Comparison of Model Predictive Control and Proximal Policy Optimization for a 1-DOF Helicopter System
Georg Schäfer, Jakob Rehrl, Stefan Huber, Simon Hirlaender
TL;DR
This paper evaluates three control strategies—PPO, MPC, and LQR/LQI—for a 1-DOF Quanser Aero 2 system to track pitch references. It provides a refined state-space representation for the RL setup and a rigorous evaluation protocol across dynamic metrics, computational cost, and real-world robustness. Experimentally, LQR achieves the best steady-state accuracy, PPO delivers the fastest rise-time but with notable overshoot, and MPC offers robust constraint-handling at higher computational expense; transfer learning helps PPO bridge simulation-to-real gaps. The findings inform controller selection by trade-off: LQR for precision, MPC for constraints, and PPO for fast, adaptable response, with future work aimed at improving PPO robustness and exploring hybrid or data-efficient RL approaches for multi-DOF extensions.
Abstract
This study conducts a comparative analysis of Model Predictive Control (MPC) and Proximal Policy Optimization (PPO), a Deep Reinforcement Learning (DRL) algorithm, applied to a 1-Degree of Freedom (DOF) Quanser Aero 2 system. Classical control techniques such as MPC and Linear Quadratic Regulator (LQR) are widely used due to their theoretical foundation and practical effectiveness. However, with advancements in computational techniques and machine learning, DRL approaches like PPO have gained traction in solving optimal control problems through environment interaction. This paper systematically evaluates the dynamic response characteristics of PPO and MPC, comparing their performance, computational resource consumption, and implementation complexity.

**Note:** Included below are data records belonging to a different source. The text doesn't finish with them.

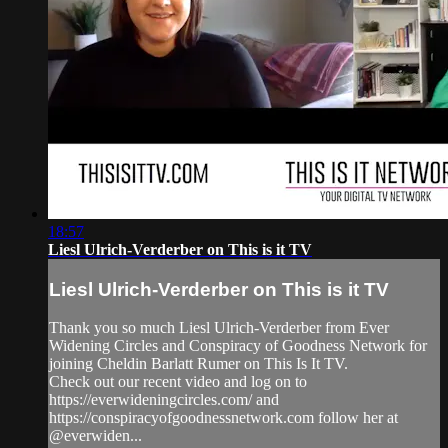
18:57
Liesl Ulrich-Verderber on This is it TV
Liesl Ulrich-Verderber on This is it TV
Thank you so much Liesl Ulrich-Verderber from Ever
Widening Circles and Conspiracy of Goodness Network for
joining Cheldin Barlatt Rumer on This Is It TV.
Check out our recent video and log on to
https://everwideningcircles.com/ and
https://conspiracyofgoodnessnetwork.com follow her at
@everwiden...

Experimental results show that while LQR achieves the best steady-state accuracy, PPO excels in rise-time and adaptability, making it a promising approach for applications requiring rapid response and adaptability. Additionally, we have established a baseline for future RL-related research on this specific testbed. We also discuss the strengths and limitations of each control strategy, providing recommendations for selecting appropriate controllers for real-world scenarios.